Rob Lorei, News & Public Affairs Director at WMNF-FM of Tampa, Fla.

TAMPA, Fla. – Rob Lorei, news and public affairs director for WMNF-FM, a community radio station in Tampa, has learned many lessons and had many successes during his career in radio, but he never intended to be where he is today.

Lorei, originally from Erie, Penn., attended Antioch College in Yellow Springs, Ohio, in the late 1970s with the plan to go on to law school. As a result of a recession during that time, Lorei found himself at a dead end.

Lorei says, “In 1978 I heard about a job, here in Tampa, starting a radio station and I thought, ‘Well, I can’t afford law school at this point,’ so I figured I’d come down.” With five years of experience working at his college’s radio station, Lorei wasn’t completely in the dark.

But working in radio was completely unintended. “Kind of a diversion,” he said.

In co-founding WMNF, Lorei hoped to “give a voice to the voiceless.” He says, “It’s important to listen to the politicians who have been elected, but it’s also important to listen to the people who challenge them.”

Lorei’s career in radio journalism also has afforded him the opportunity to meet such people as former President Jimmy Carter, as well as Florida’s outgoing Gov. Charlie Crist.

One of the most important lessons Lorei has learned in his career is not to jump to conclusions. He says, “There aren’t just two sides to every issue. Sometimes there are three and four sides.”
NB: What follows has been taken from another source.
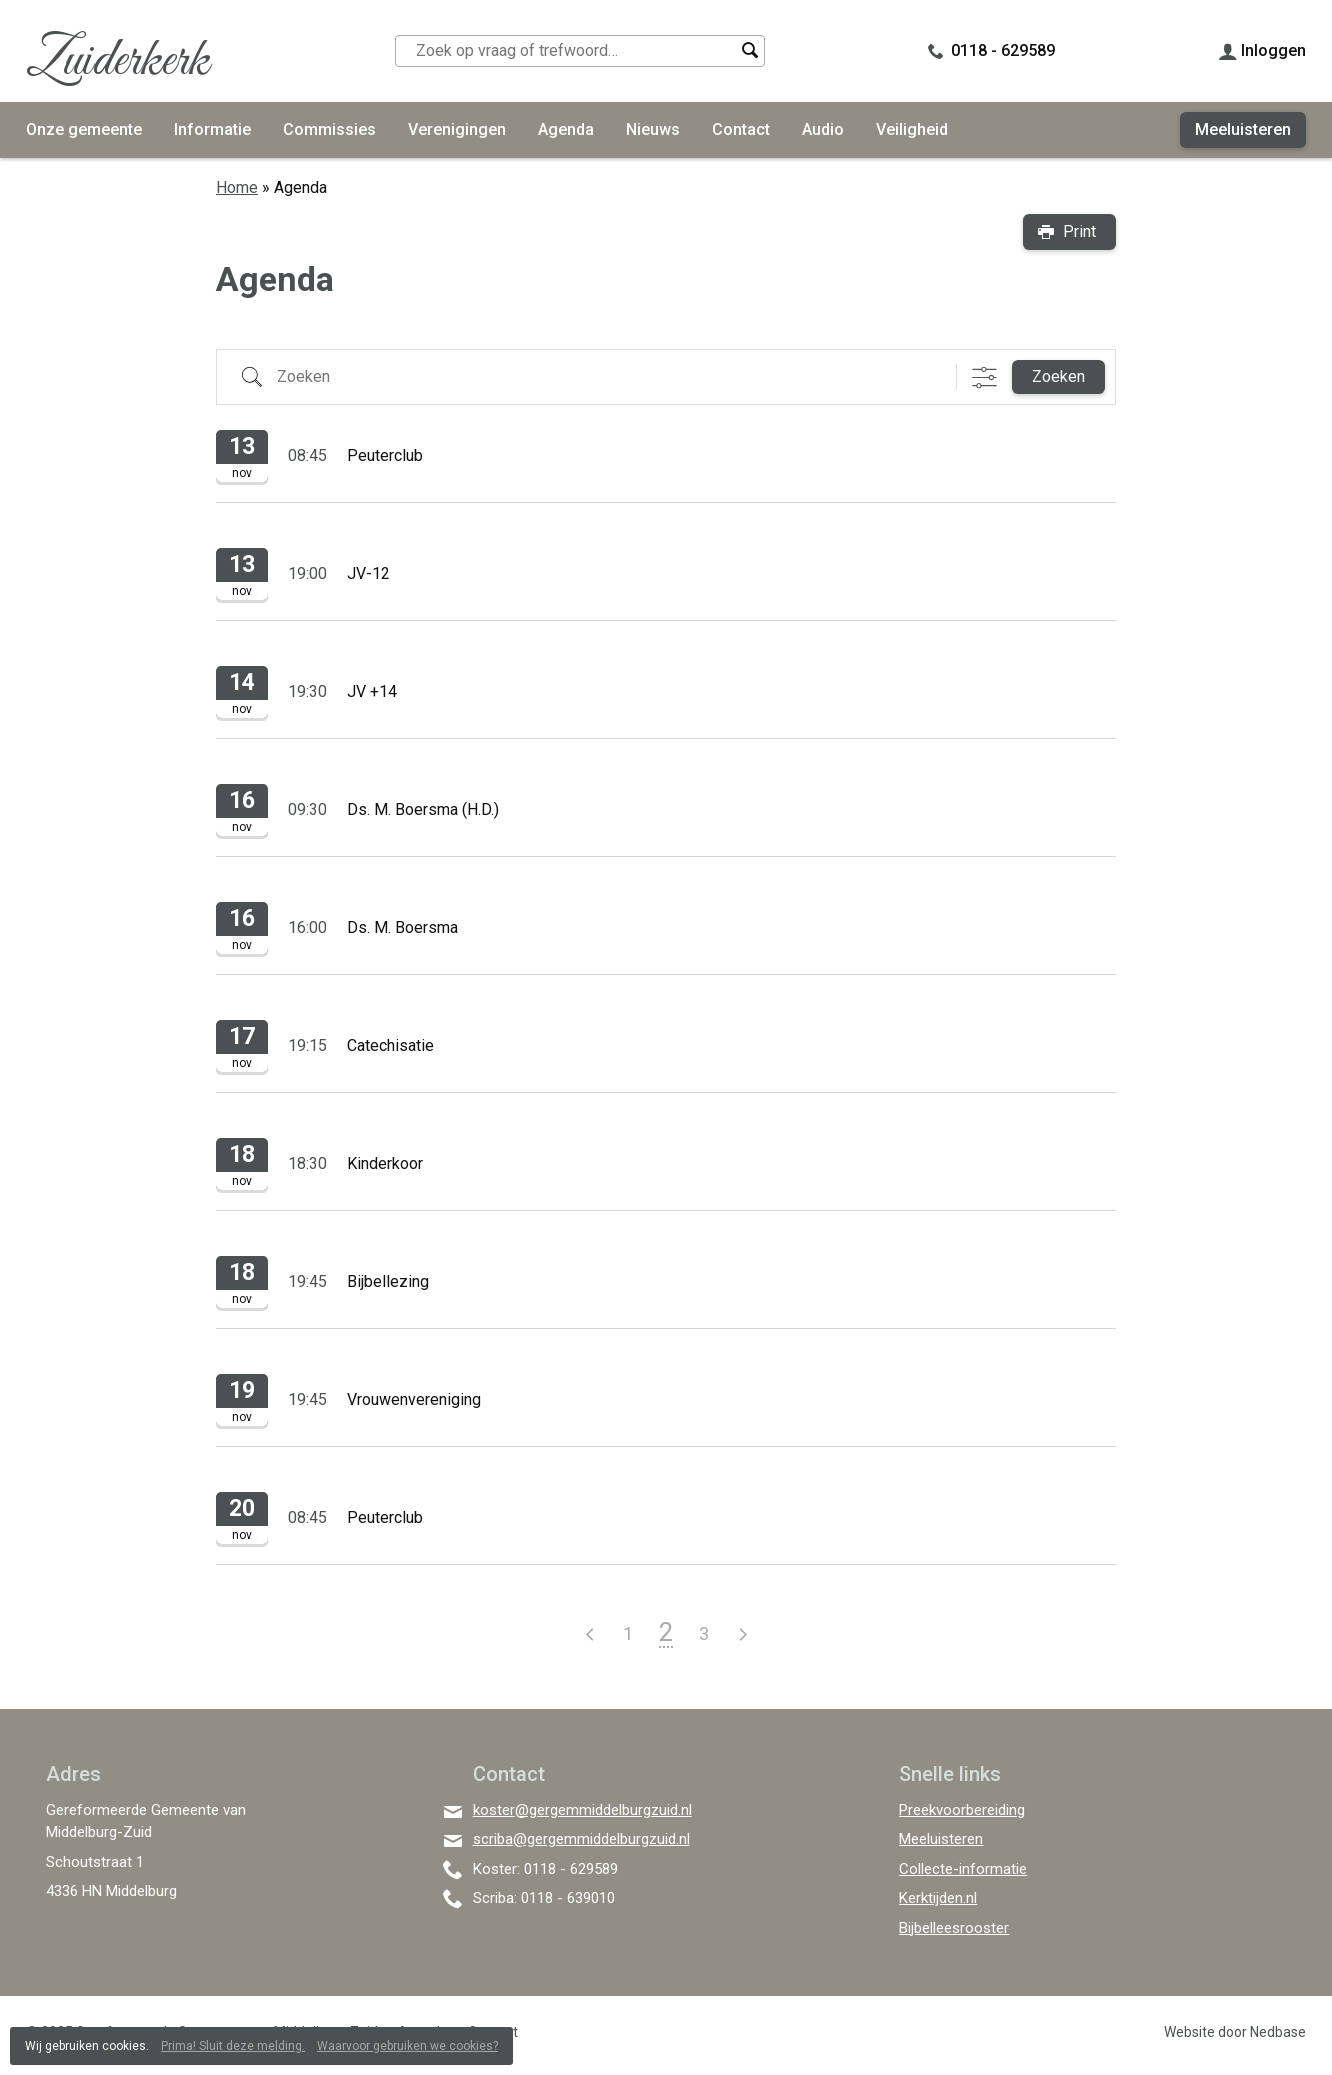  I want to click on Kerktijden.nl, so click(938, 1898).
Lorei says, “Another lesson that I have learned, too, is that a lot of people can be misled pretty easily by what’s said on radio or TV.” He believes a lot of responsibility goes along with a career in radio and television journalism, he that is something he takes seriously.

Lorei explains that mass communications students are expected to be good listeners and good observers. He says, “Everything’s changing, and you’re going to be asked to be a multitasker. So you should be able to edit audio and edit video, you should be able to write well. You should be able to do research, and you should be able to be a critical thinker.”

Lorei says, “My best advice is to go work for a newspaper.” He explained that the best reporters, the most skeptical and hardest working, are those who got their start at a newspaper because they know how to do the best research.